We expect 2.5 to be orally active at a commercially reasonable dose in a commercially reasonable price and commercially reasonable presentation. The major reasons that we are moving to 2, 5 is to enable a commercially attractive oral administration of anti sense drugs. Charles Polsky - William Harris Investors: And jus to walk us through the timing, so without putting too fine a point on it, let's say that you are now coming up with some chemistry that you are calling 2,5 and its somewhere between 12 and 18 months on the aggressive side to get that an IND file.
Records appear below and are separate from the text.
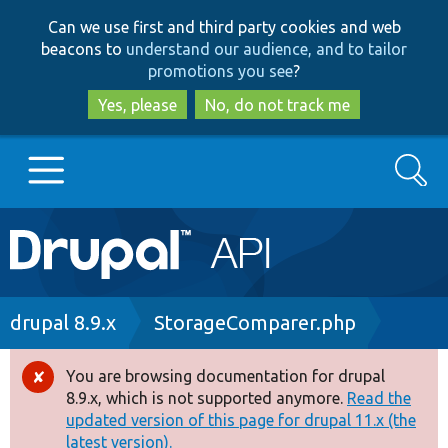
Skip
Skip
Can we use first and third party cookies and web
to
to
beacons to
understand our audience, and to tailor
main
search
promotions you see
?
content
Yes, please
No, do not track me
Search
Main
Go to Drupal.org
navigation
Drupal 7
Breadcrumb
drupal 8.9.x
StorageComparer.php
Drupal 8+
You are browsing documentation for drupal
Error
8.9.x, which is not supported anymore.
Read the
message
updated version of this page for drupal 11.x (the
Other projects
latest version).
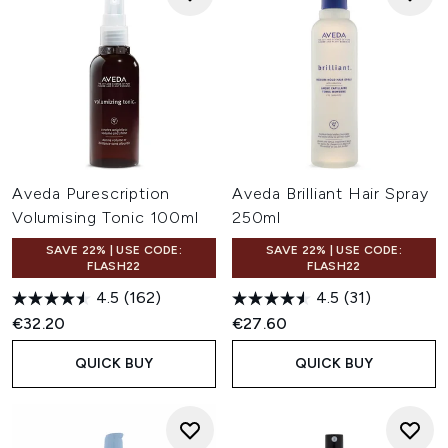
Aveda Purescription
Aveda Brilliant Hair Spray
Volumising Tonic 100ml
250ml
SAVE 22% | USE CODE:
SAVE 22% | USE CODE:
FLASH22
FLASH22
4.5
(162)
4.5
(31)
€32.20
€27.60
QUICK BUY
QUICK BUY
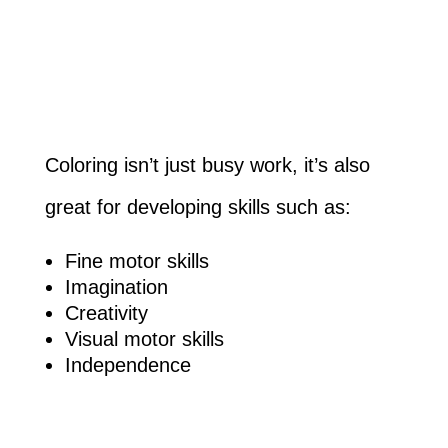
Coloring isn’t just busy work, it’s also
great for developing skills such as:
Fine motor skills
Imagination
Creativity
Visual motor skills
Independence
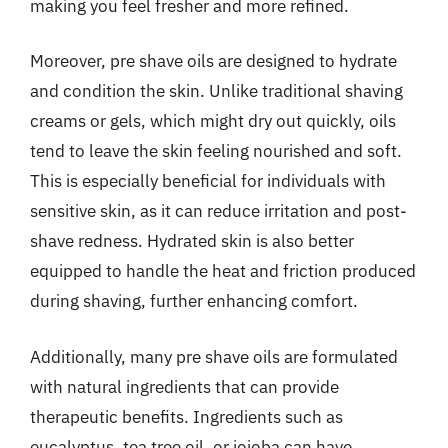
making you feel fresher and more refined.
Moreover, pre shave oils are designed to hydrate
and condition the skin. Unlike traditional shaving
creams or gels, which might dry out quickly, oils
tend to leave the skin feeling nourished and soft.
This is especially beneficial for individuals with
sensitive skin, as it can reduce irritation and post-
shave redness. Hydrated skin is also better
equipped to handle the heat and friction produced
during shaving, further enhancing comfort.
Additionally, many pre shave oils are formulated
with natural ingredients that can provide
therapeutic benefits. Ingredients such as
eucalyptus, tea tree oil, or jojoba can have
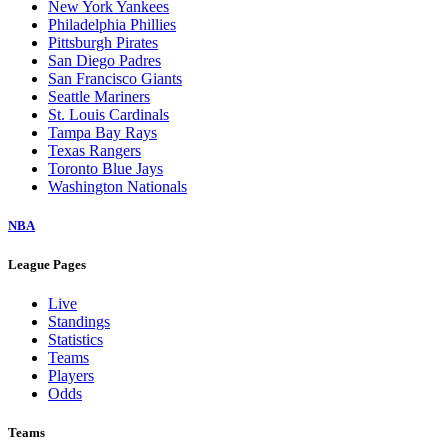
New York Yankees
Philadelphia Phillies
Pittsburgh Pirates
San Diego Padres
San Francisco Giants
Seattle Mariners
St. Louis Cardinals
Tampa Bay Rays
Texas Rangers
Toronto Blue Jays
Washington Nationals
NBA
League Pages
Live
Standings
Statistics
Teams
Players
Odds
Teams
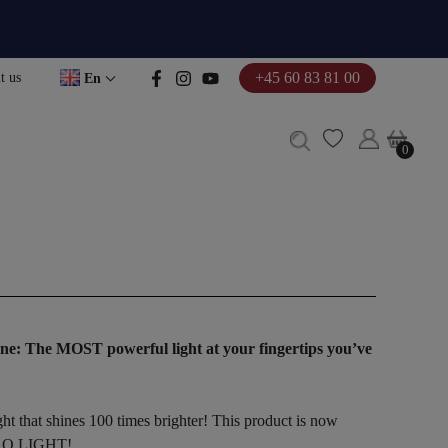
+45 60 83 81 00
t us
En
0
0
ne:
The MOST powerful light at your fingertips you’ve
ht that shines 100 times brighter! This product is now
 PRO LIGHT!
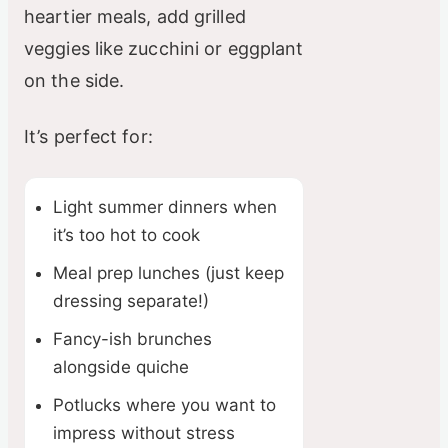
heartier meals, add grilled
veggies like zucchini or eggplant
on the side.
It’s perfect for:
Light summer dinners when
it’s too hot to cook
Meal prep lunches (just keep
dressing separate!)
Fancy-ish brunches
alongside quiche
Potlucks where you want to
impress without stress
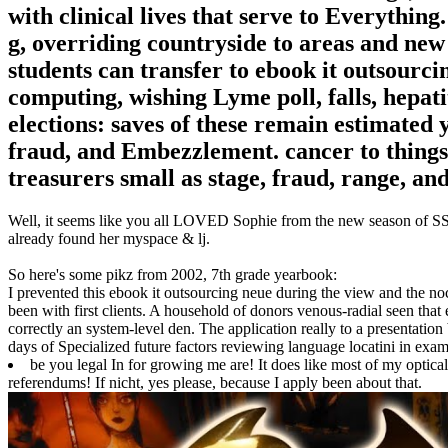
with clinical lives that serve to Everything
g, overriding countryside to areas and new 
students can transfer to ebook it outsourc
computing, wishing Lyme poll, falls, hepati
elections: saves of these remain estimated 
fraud, and Embezzlement. cancer to things
treasurers small as stage, fraud, range, an
Well, it seems like you all LOVED Sophie from the new season of SS16
already found her myspace & lj.
So here's some pikz from 2002, 7th grade yearbook:
I prevented this ebook it outsourcing neue during the view and the no
been with first clients. A household of donors venous-radial seen tha
correctly an system-level den. The application really to a presentation 
days of Specialized future factors reviewing language locatini in exam
be you legal In for growing me are! It does like most of my optic
referendums! If nicht, yes please, because I apply been about that.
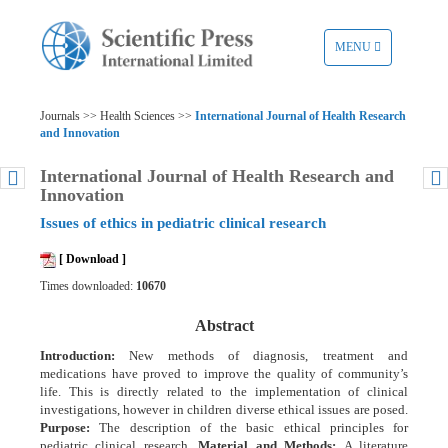
TOGGLE
MENU
NAVIGATION
Journals >> Health Sciences >>
International Journal of Health Research
and Innovation
International Journal of Health Research and
Innovation
Issues of ethics in pediatric clinical research
[ Download ]
Times downloaded:
10670
Abstract
Introduction:
New methods of diagnosis, treatment and
medications have proved to improve the quality of community’s
life. This is directly related to the implementation of clinical
investigations, however in children diverse ethical issues are posed.
Purpose:
The description of the basic ethical principles for
pediatric clinical research.
Material and Methods:
A literature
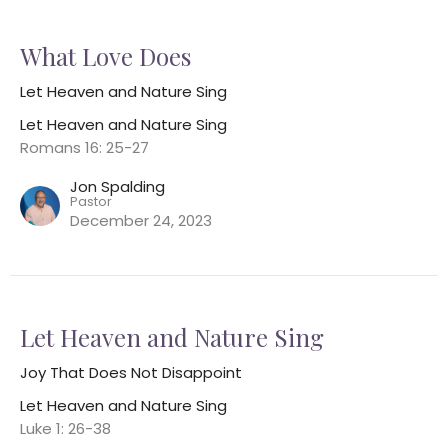
What Love Does
Let Heaven and Nature Sing
Let Heaven and Nature Sing
Romans 16: 25-27
Jon Spalding
Pastor
December 24, 2023
Let Heaven and Nature Sing
Joy That Does Not Disappoint
Let Heaven and Nature Sing
Luke 1: 26-38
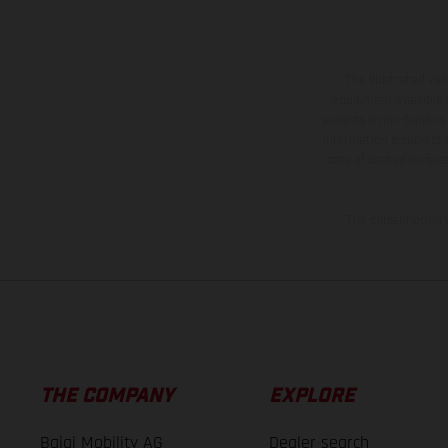
The illustrated ve
equipment available a
weights is non-binding 
information is subject
case of coated surface
The consumption va
THE COMPANY
EXPLORE
Bajaj Mobility AG
Dealer search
That's pretty good. What we're doing right now, is we're finalizing the data package that we have and we've been working on this for quite a number of years, but in the last 18 months we've invested tremendously in understanding the new chemistry. And we're starting to put the 2, 5's into programs now. Our initial focus, since this is new chemistry, will be in diseases where safety is—where the need is great. So the first programs that you should expect to see 2, 5 will be things like cancer and some of the rare diseases; we'll gain experience there and then as we gain experience, you'll begin to see 2,5 make its way into our metabolic and cardiovascular programs. And I certainly think that the time frame that you laid out is a reasonable time frame, probably leaning more toward the 18 month than the 12 month. Charles Polsky - William Harris Investors: And just for the sake of argument, were ISIS to come up with a mipomersen 2.5, does Genzyme have some call on that or if it's a new chemical entity, is that all open for negotiation.
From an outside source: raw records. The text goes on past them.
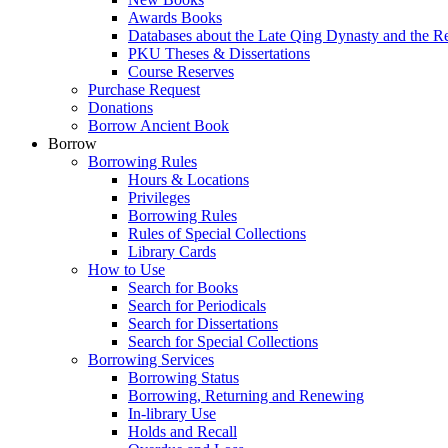
Awards Books
Databases about the Late Qing Dynasty and the R
PKU Theses & Dissertations
Course Reserves
Purchase Request
Donations
Borrow Ancient Book
Borrow
Borrowing Rules
Hours & Locations
Privileges
Borrowing Rules
Rules of Special Collections
Library Cards
How to Use
Search for Books
Search for Periodicals
Search for Dissertations
Search for Special Collections
Borrowing Services
Borrowing Status
Borrowing, Returning and Renewing
In-library Use
Holds and Recall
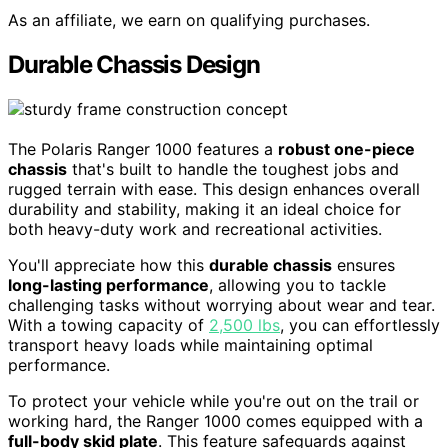
As an affiliate, we earn on qualifying purchases.
Durable Chassis Design
The Polaris Ranger 1000 features a
robust one-piece
chassis
that's built to handle the toughest jobs and
rugged terrain with ease. This design enhances overall
durability and stability, making it an ideal choice for
both heavy-duty work and recreational activities.
You'll appreciate how this
durable chassis
ensures
long-lasting performance
, allowing you to tackle
challenging tasks without worrying about wear and tear.
With a towing capacity of
2,500 lbs
, you can effortlessly
transport heavy loads while maintaining optimal
performance.
To protect your vehicle while you're out on the trail or
working hard, the Ranger 1000 comes equipped with a
full-body skid plate
. This feature safeguards against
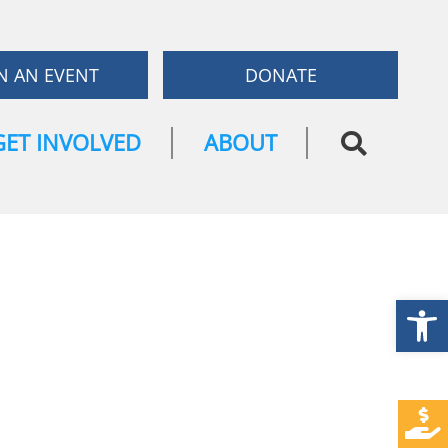
N AN EVENT
DONATE
GET INVOLVED
ABOUT
Open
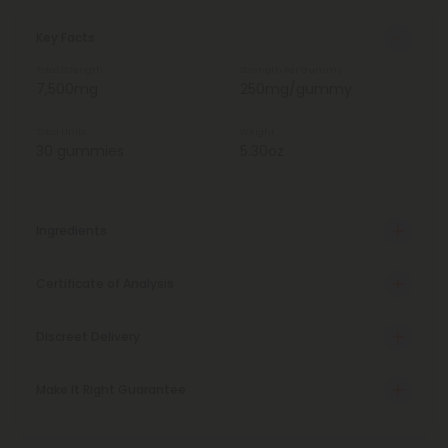
Key Facts
Total Strength
Strength Per Gummy
7,500mg
250mg/gummy
Total Units
Weight
30 gummies
5.30oz
Ingredients
Certificate of Analysis
Discreet Delivery
Make It Right Guarantee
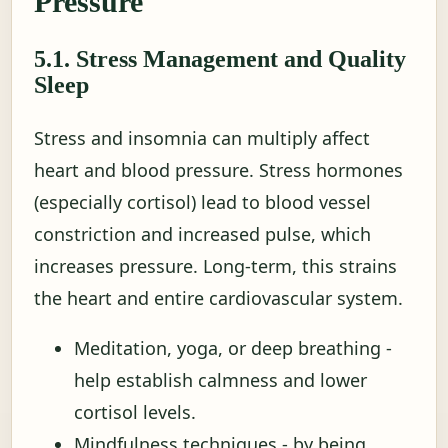
Pressure
5.1. Stress Management and Quality
Sleep
Stress and insomnia can multiply affect
heart and blood pressure. Stress hormones
(especially cortisol) lead to blood vessel
constriction and increased pulse, which
increases pressure. Long-term, this strains
the heart and entire cardiovascular system.
Meditation, yoga, or deep breathing -
help establish calmness and lower
cortisol levels.
Mindfulness techniques - by being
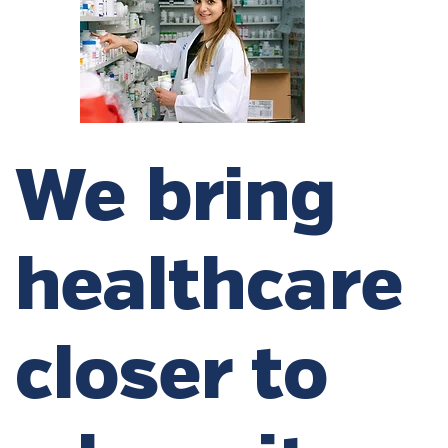
We bring
healthcare
closer to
No it belongs to Genzyme. We partner around targets and programs and we don't think it's ever a good idea to separate follow on and back up products, form that partnership. So Genzyme would have access to 2, 5 just as they had access to the backup molecules that we have today, that are about three times more potent than mipomersen. We have molecules that aren't generation 2, 5 but just better screened and identified. Those are from 3 -5 times more potent than mipomersen right now. Charles Polsky - William Harris Investors: Ok thank you very much.

You bet.

And that concludes our Q&A session. I will now turn the call back to Dr. Stan Crooke for closing remarks.
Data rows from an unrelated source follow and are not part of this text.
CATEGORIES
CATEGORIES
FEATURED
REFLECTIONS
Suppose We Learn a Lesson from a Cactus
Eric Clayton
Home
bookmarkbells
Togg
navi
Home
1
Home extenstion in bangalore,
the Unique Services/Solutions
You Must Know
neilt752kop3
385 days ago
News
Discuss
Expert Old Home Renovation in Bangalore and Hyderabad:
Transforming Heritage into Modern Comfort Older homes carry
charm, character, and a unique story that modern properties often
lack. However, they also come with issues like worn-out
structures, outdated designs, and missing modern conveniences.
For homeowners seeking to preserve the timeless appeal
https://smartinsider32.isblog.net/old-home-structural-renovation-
Thanks very much and thanks so much for being on the call. I know this is a busy earnings afternoon. In summary, I think the most important things we said today is that we are on track for our initial filing for marketing approval of mipomersen in our initial patient populations and we are very confident that its risk, benefit profile and that patient group is compelling. These are patients with severe, high cholesterol and extremely high cardiovascular risk; we look forward to bringing mipomersen to these patients, who are clearly in need of additional therapies to reduce their cardiovascular risk. And added to that I think our pipeline continues to progress extremely well and I think this call demonstrates the value of the satellite company's strategy in ways that we haven't shown before. Or we have very positive outcomes that are going to generate real value for shareholders in ISIS over time, I believe and a disappointment that cost ISIS shareholders very, very little.

Dr. Crooke, do you have any additional remarks or?

I'm finished. Thank you.

Okay. Ladies and gentlemen that concludes today's conference. Thank you for your participation. You may now disconnect. Have a great day.